### Record excerpts ###

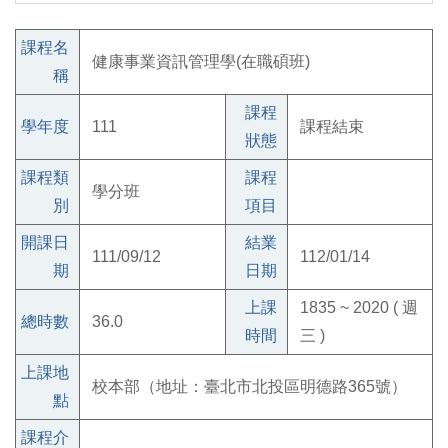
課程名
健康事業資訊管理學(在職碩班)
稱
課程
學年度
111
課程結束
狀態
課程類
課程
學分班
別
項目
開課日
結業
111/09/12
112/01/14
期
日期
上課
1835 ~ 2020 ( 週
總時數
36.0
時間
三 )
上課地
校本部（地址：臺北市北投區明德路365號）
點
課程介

###
### Record excerpts ###

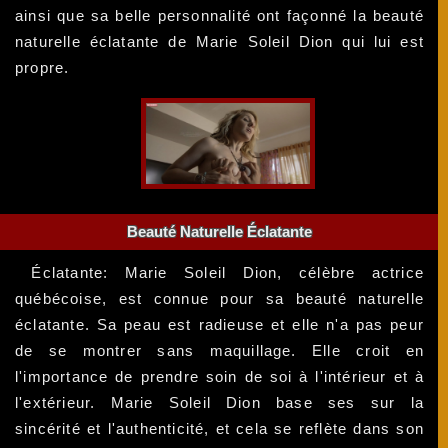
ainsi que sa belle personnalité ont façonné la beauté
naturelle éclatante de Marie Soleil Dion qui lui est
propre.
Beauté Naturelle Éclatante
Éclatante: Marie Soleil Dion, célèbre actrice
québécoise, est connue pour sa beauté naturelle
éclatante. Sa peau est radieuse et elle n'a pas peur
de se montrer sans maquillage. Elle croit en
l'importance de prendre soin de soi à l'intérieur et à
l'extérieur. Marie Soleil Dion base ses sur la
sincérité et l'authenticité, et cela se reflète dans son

###

# [What you will do]
Your answer should be each line from the entries that includes the string "Dion".

# [Answer to this exercise]
naturelle éclatante de Marie Soleil Dion qui lui est
Éclatante: Marie Soleil Dion, célèbre actrice
l'extérieur. Marie Soleil Dion base ses sur la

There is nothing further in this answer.